[Given records Boundary: Start]

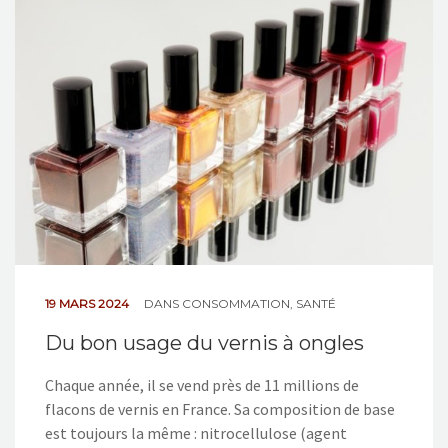
NOS ACTIONS
CONTACT
19 MARS 2024
DANS
CONSOMMATION
,
SANTÉ
Du bon usage du vernis à ongles
Chaque année, il se vend près de 11 millions de
flacons de vernis en France. Sa composition de base
est toujours la même : nitrocellulose (agent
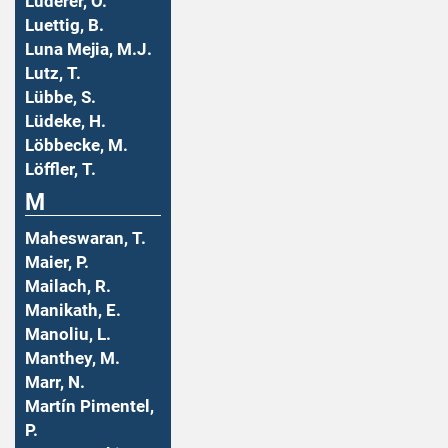
Luderer, O.
Luettig, B.
Luna Mejia, M.J.
Lutz, T.
Lübbe, S.
Lüdeke, H.
Löbbecke, M.
Löffler, T.
M
Maheswaran, T.
Maier, P.
Mailach, R.
Manikath, E.
Manoliu, L.
Manthey, M.
Marr, N.
Martín Pimentel,
P.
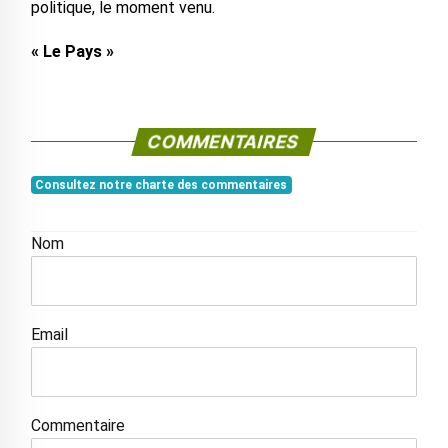
politique, le moment venu.
« Le Pays »
COMMENTAIRES
Consultez notre charte des commentaires
Nom
Email
Commentaire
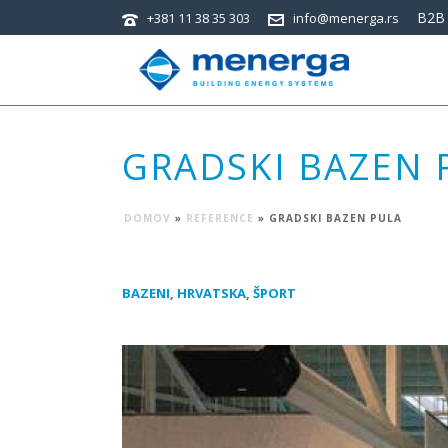
B2B 
+381 11 38 35 303
info@menerga.rs
GRADSKI BAZEN 
DOMOV
»
REFERENCE
»
GRADSKI BAZEN PULA
BAZENI
,
HRVATSKA
,
ŠPORT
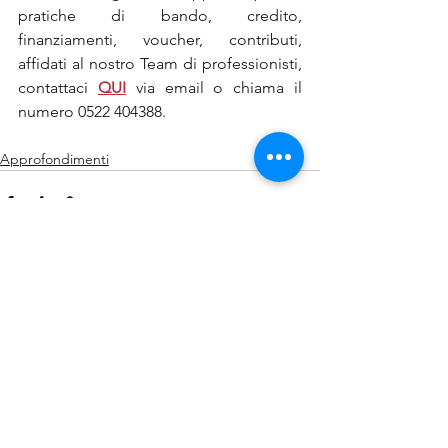
pratiche di bando, credito, 
finanziamenti, voucher, contributi, 
affidati al nostro Team di professionisti, 
contattaci 
QUI
via email o chiama il 
numero 0522 404388.
Approfondimenti
Mostra tutti
Post recenti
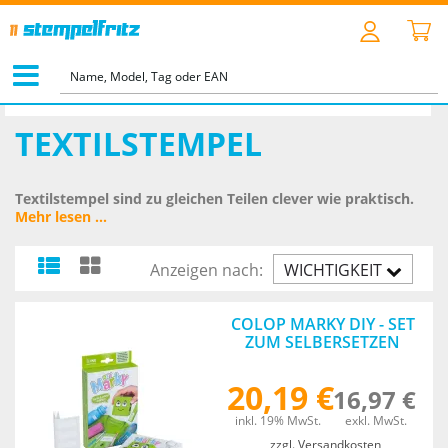
STARTSEITE
>
SONDERSTEMPEL
>
TEXTILSTEMPEL
TEXTILSTEMPEL
Textilstempel sind zu gleichen Teilen clever wie praktisch.
Mehr lesen ...
Anzeigen nach:
WICHTIGKEIT
AUFST.
COLOP MARKY DIY - SET
ZUM SELBERSETZEN
20,19 €
16,97 €
inkl. 19% MwSt.
exkl. MwSt.
zzgl. Versandkosten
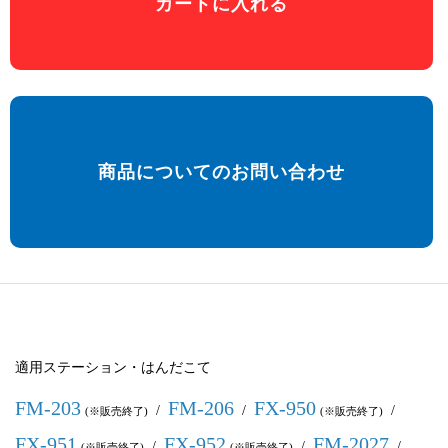
カートに入れる
商品についてのお問い合わせ
適用ステーション・はんだこて
FM-203
FM-206
FX-950
/
/
/
(※販売終了)
(※販売終了)
FX-951
FX-952
FM-2027
/
/
/
(※販売終了)
(※販売終了)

[Given records Boundary: End]

Instructions to follow. Your reply must match the data above line for line, except that it holds no pictures.

Result of this exercise.
NOS ACTIONS
CONTACT
19 MARS 2024
DANS
CONSOMMATION
,
SANTÉ
Du bon usage du vernis à ongles
Chaque année, il se vend près de 11 millions de
flacons de vernis en France. Sa composition de base
est toujours la même : nitrocellulose (agent
Luderer, O.
Luettig, B.
Luna Mejia, M.J.
Lutz, T.
Lübbe, S.
Lüdeke, H.
Löbbecke, M.
Löffler, T.
M
Maheswaran, T.
Maier, P.
Mailach, R.
Manikath, E.
Manoliu, L.
Manthey, M.
Marr, N.
Martín Pimentel,
P.
politique, le moment venu.
« Le Pays »
COMMENTAIRES
Consultez notre charte des commentaires
Nom
Email
Commentaire
B2B 
+381 11 38 35 303
info@menerga.rs
GRADSKI BAZEN 
DOMOV
»
REFERENCE
»
GRADSKI BAZEN PULA
BAZENI
,
HRVATSKA
,
ŠPORT
pratiche di bando, credito, 
finanziamenti, voucher, contributi, 
affidati al nostro Team di professionisti, 
contattaci 
QUI
via email o chiama il 
numero 0522 404388.
Approfondimenti
Mostra tutti
Post recenti
STARTSEITE
>
SONDERSTEMPEL
>
TEXTILSTEMPEL
TEXTILSTEMPEL
Textilstempel sind zu gleichen Teilen clever wie praktisch.
Mehr lesen ...
Anzeigen nach:
WICHTIGKEIT
AUFST.
COLOP MARKY DIY - SET
ZUM SELBERSETZEN
20,19 €
16,97 €
inkl. 19% MwSt.
exkl. MwSt.
zzgl. Versandkosten
カートに入れる
商品についてのお問い合わせ
適用ステーション・はんだこて
FM-203
FM-206
FX-950
/
/
/
(※販売終了)
(※販売終了)
FX-951
FX-952
FM-2027
/
/
/
(※販売終了)
(※販売終了)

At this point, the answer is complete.